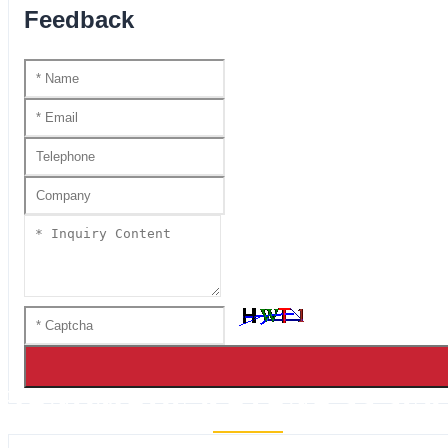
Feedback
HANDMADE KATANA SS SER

= = = = = = =

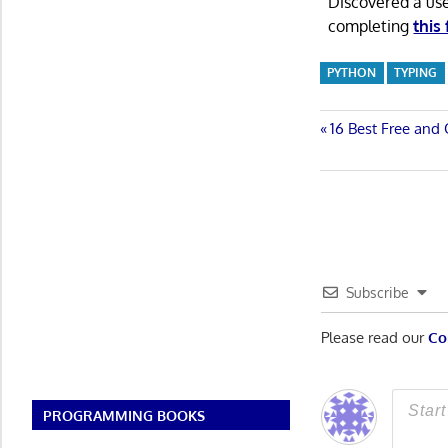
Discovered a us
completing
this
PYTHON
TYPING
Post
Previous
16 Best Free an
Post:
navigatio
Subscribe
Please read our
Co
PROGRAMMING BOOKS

= = = = = = =

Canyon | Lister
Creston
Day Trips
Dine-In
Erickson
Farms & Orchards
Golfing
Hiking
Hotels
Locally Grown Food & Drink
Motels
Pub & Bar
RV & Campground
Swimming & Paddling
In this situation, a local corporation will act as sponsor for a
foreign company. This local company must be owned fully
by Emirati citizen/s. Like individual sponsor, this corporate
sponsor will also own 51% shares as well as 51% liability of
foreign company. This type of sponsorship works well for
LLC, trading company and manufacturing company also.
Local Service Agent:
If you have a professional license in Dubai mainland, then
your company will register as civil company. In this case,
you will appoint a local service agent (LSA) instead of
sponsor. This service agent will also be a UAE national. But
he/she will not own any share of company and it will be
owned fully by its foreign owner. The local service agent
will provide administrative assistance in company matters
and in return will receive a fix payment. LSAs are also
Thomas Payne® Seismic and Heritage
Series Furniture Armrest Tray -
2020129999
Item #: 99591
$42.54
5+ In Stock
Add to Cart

= = = = = = =

TASK DIRECTIONS:
Retype the records above, but only those lines that fall between the line containing "he/she will not" and the line containing "Add to Cart", with both of those lines included, exactly as written.

EXERCISE OUTPUT:
he/she will not own any share of company and it will be
owned fully by its foreign owner. The local service agent
will provide administrative assistance in company matters
and in return will receive a fix payment. LSAs are also
Thomas Payne® Seismic and Heritage
Series Furniture Armrest Tray -
2020129999
Item #: 99591
$42.54
5+ In Stock
Add to Cart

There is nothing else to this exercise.